»»
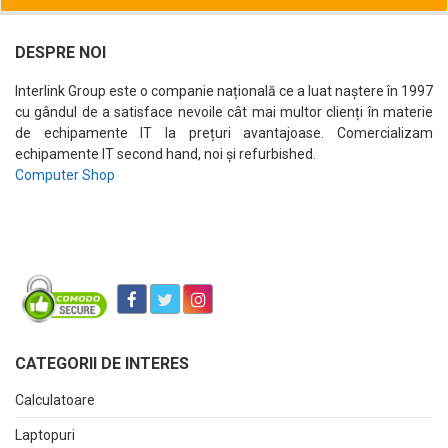
DESPRE NOI
Interlink Group este o companie națională ce a luat naștere în 1997
cu gândul de a satisface nevoile cât mai multor clienți în materie
de echipamente IT la prețuri avantajoase. Comercializam
echipamente IT second hand, noi și refurbished.
Computer Shop
CATEGORII DE INTERES
Calculatoare
Laptopuri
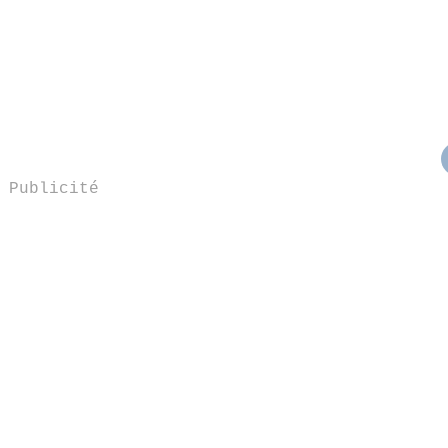
Publicité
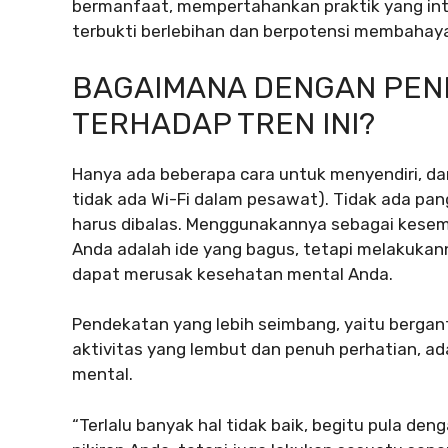
bermanfaat, mempertahankan praktik yang inte
terbukti berlebihan dan berpotensi membahayak
BAGAIMANA DENGAN PEN
TERHADAP TREN INI?
Hanya ada beberapa cara untuk menyendiri, da
tidak ada Wi-Fi dalam pesawat). Tidak ada pan
harus dibalas. Menggunakannya sebagai kesem
Anda adalah ide yang bagus, tetapi melakuka
dapat merusak kesehatan mental Anda.
Pendekatan yang lebih seimbang, yaitu bergan
aktivitas yang lembut dan penuh perhatian, ad
mental.
“Terlalu banyak hal tidak baik, begitu pula deng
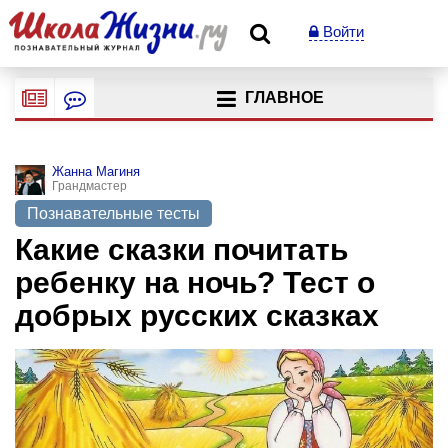
Войти
ГЛАВНОЕ
Жанна Магиня
Грандмастер
Познавательные тесты
Какие сказки почитать
ребенку на ночь? Тест о
добрых русских сказках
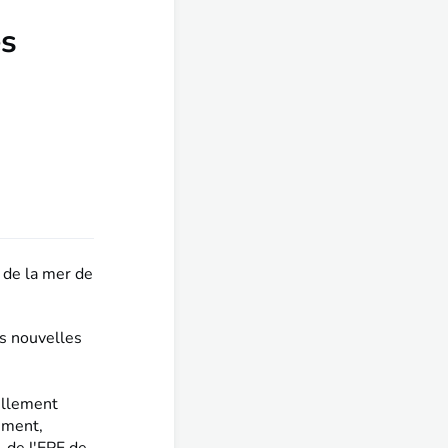
es
 de la mer de
es nouvelles
uellement
ement,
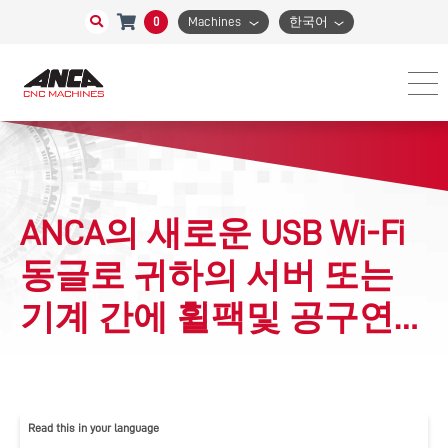
0
Machines
한국어
ANCA의 새로운 USB Wi-Fi
동글로 귀하의 서버 또는
기계 간에 휠팩및 공구연
삭 파일 전송 및 공유
Read this in your language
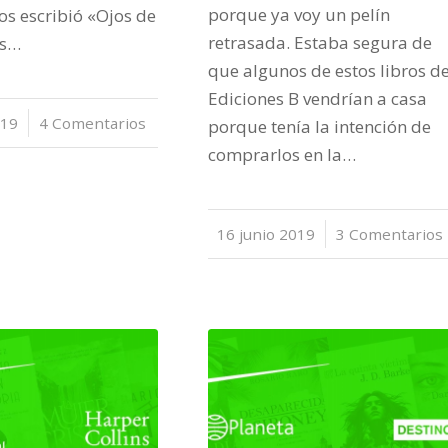
porque ya voy un pelín
os escribió «Ojos de
retrasada. Estaba segura de
os…
que algunos de estos libros d
Ediciones B vendrían a casa
019
4 Comentarios
porque tenía la intención de
comprarlos en la…
16 junio 2019
/
3 Comentarios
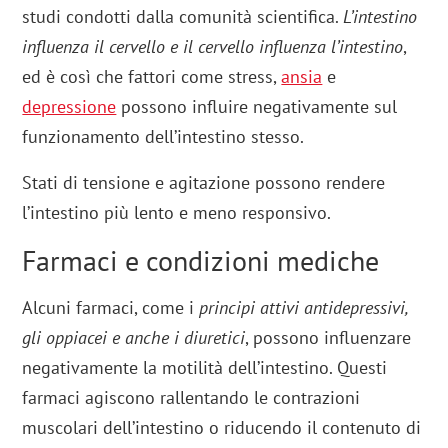
studi condotti dalla comunità scientifica.
L’intestino
influenza il cervello e il cervello influenza l’intestino
,
ed è così che fattori come stress,
ansia
e
depressione
possono influire negativamente sul
funzionamento dell’intestino stesso.
Stati di tensione e agitazione possono rendere
l’intestino più lento e meno responsivo.
Farmaci e condizioni mediche
Alcuni farmaci, come i
principi attivi antidepressivi,
gli oppiacei e anche i diuretici
, possono influenzare
negativamente la motilità dell’intestino. Questi
farmaci agiscono rallentando le contrazioni
muscolari dell’intestino o riducendo il contenuto di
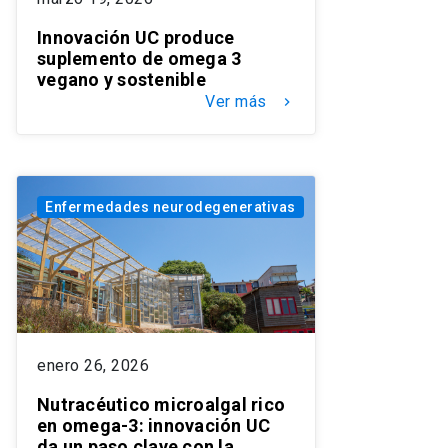
Innovación UC produce
suplemento de omega 3
vegano y sostenible
Ver más
keyboard_arrow_right
Enfermedades neurodegenerativas
enero 26, 2026
Nutracéutico microalgal rico
en omega-3: innovación UC
da un paso clave con la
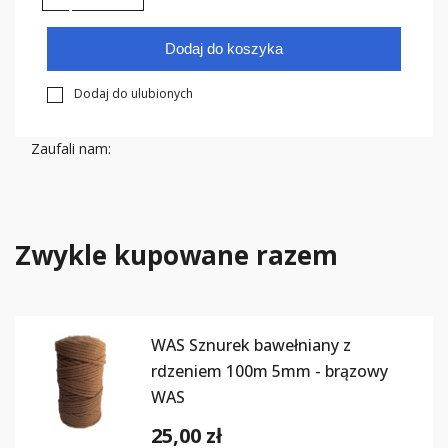
Dodaj do koszyka
Dodaj do ulubionych
Zaufali nam:
Zwykle kupowane razem
WAS Sznurek bawełniany z
rdzeniem 100m 5mm - brązowy
WAS
25,00 zł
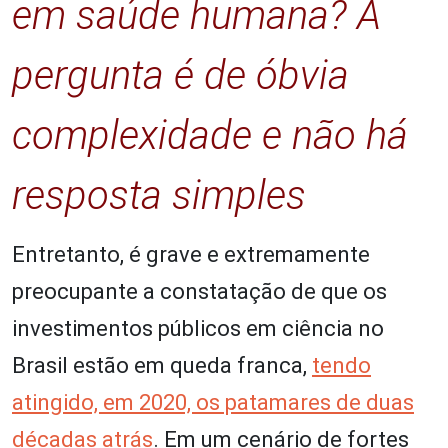
em saúde humana? A
pergunta é de óbvia
complexidade e não há
resposta simples
Entretanto, é grave e extremamente
preocupante a constatação de que os
investimentos públicos em ciência no
Brasil estão em queda franca,
tendo
atingido, em 2020, os patamares de duas
décadas atrás
. Em um cenário de fortes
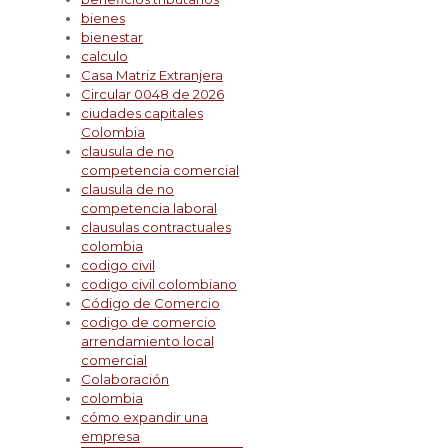
bienes
bienestar
calculo
Casa Matriz Extranjera
Circular 0048 de 2026
ciudades capitales
Colombia
clausula de no
competencia comercial
clausula de no
competencia laboral
clausulas contractuales
colombia
codigo civil
codigo civil colombiano
Código de Comercio
codigo de comercio
arrendamiento local
comercial
Colaboración
colombia
cómo expandir una
empresa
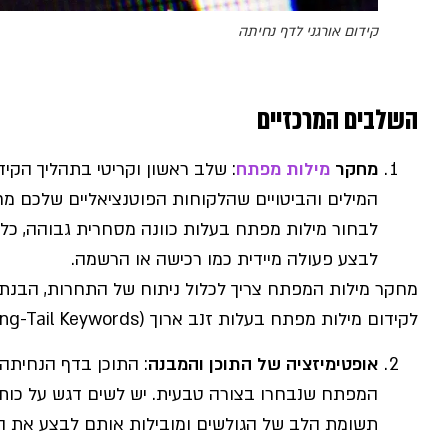
קידום אורגני לדף נחיתה
השלבים המרכזיים
מחקר
מילות מפתח
: שלב ראשון וקריטי בתהליך הקי
המילים והביטויים שהלקוחות הפוטנציאליים שלכם 
לבחור מילות מפתח בעלות כוונה מסחרית גבוהה, כל
לבצע פעולה מיידית כמו רכישה או הרשמה.
מחקר מילות המפתח צריך לכלול ניתוח של התחרות, הבנת הכ
לקידום מילות מפתח בעלות זנב ארוך (Long-Tail Keywords) שיכולות להביא תנועה ממוקדת יותר.
אופטימיזציה של התוכן והמבנה
: התוכן בדף הנחיתה 
המפתח שנבחרו בצורה טבעית. יש לשים דגש על כות
תשומת הלב של הגולשים ומובילות אותם לבצע את הפ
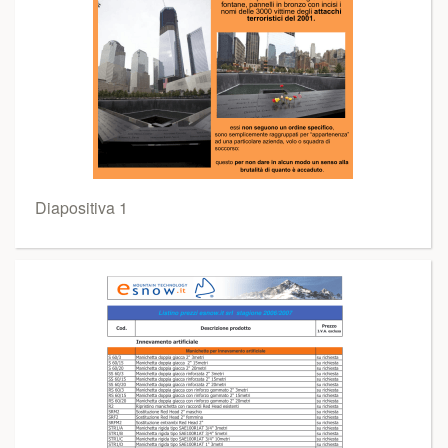
Diapositiva 1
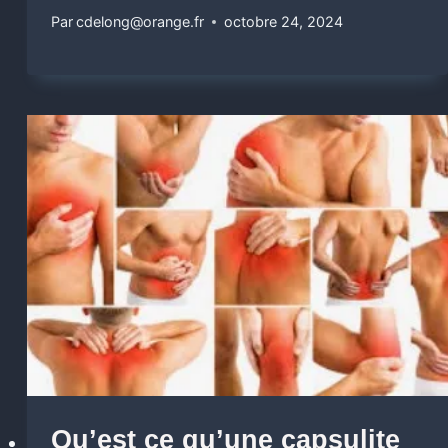
Par
cdelong@orange.fr
octobre 24, 2024
Qu’est ce qu’une capsulite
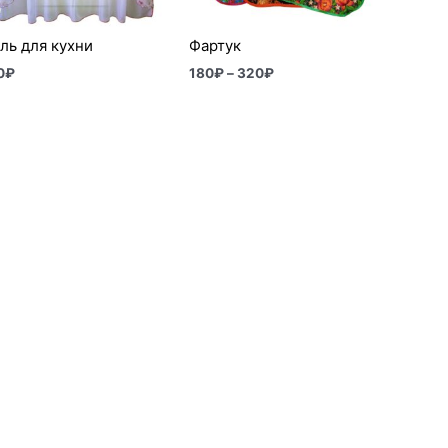
ль для кухни
Фартук
0
₽
180
₽
–
320
₽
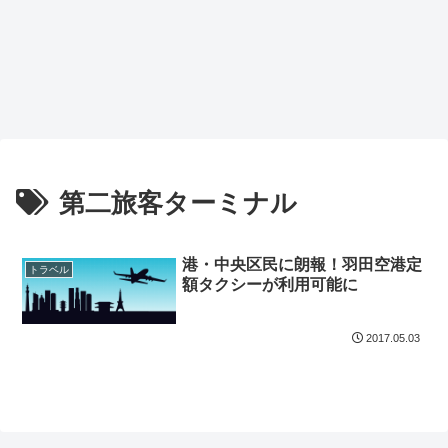
第二旅客ターミナル
港・中央区民に朗報！羽田空港定
トラベル
額タクシーが利用可能に
2017.05.03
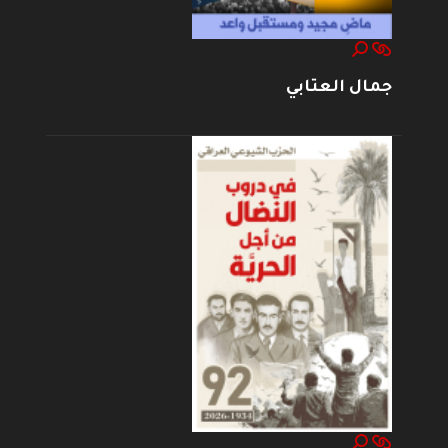
جمال العتابي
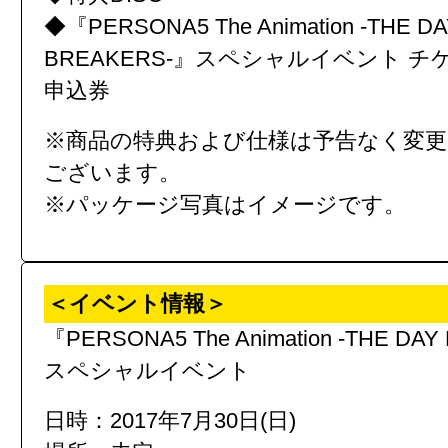
◆『PERSONA5 The Animation -THE D
BREAKERS-』スペシャルイベント 
申込券
※商品の特典および仕様は予告なく変
ございます。
※パッケージ写真はイメージです。
＜イベント情報＞
『PERSONA5 The Animation -THE DA
スペシャルイベント
日時：2017年7月30日(日)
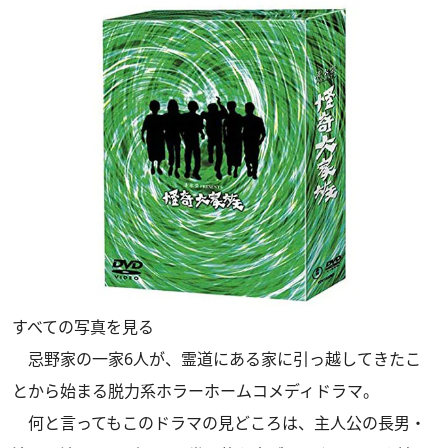
すべての写真を見る
忌野家の一家6人が、霊道にある家に引っ越してきたこ
とから始まる脱力系ホラーホームコメディドラマ。
何と言ってもこのドラマの見どころは、主人公の長男・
««
#### What needs to be done:
Pictures stay out; reproduce exactly the lines from the one containing "תשומת הלב של הגולשים ומובילות אותם לבצע את הפ" through the end of the data.

#### Written response:
תשומת הלב של הגולשים ומובילות אותם לבצע את הפ
Diapositiva 1
Par
cdelong@orange.fr
octobre 24, 2024
Qu’est ce qu’une capsulite
ль для кухни
Фартук
0
₽
180
₽
–
320
₽
第二旅客ターミナル
港・中央区民に朗報！羽田空港定
トラベル
額タクシーが利用可能に
2017.05.03
جمال العتابي
◆『PERSONA5 The Animation -THE D
BREAKERS-』スペシャルイベント 
申込券
※商品の特典および仕様は予告なく変
ございます。
※パッケージ写真はイメージです。
＜イベント情報＞
『PERSONA5 The Animation -THE DA
スペシャルイベント
日時：2017年7月30日(日)
すべての写真を見る
忌野家の一家6人が、霊道にある家に引っ越してきたこ
とから始まる脱力系ホラーホームコメディドラマ。
何と言ってもこのドラマの見どころは、主人公の長男・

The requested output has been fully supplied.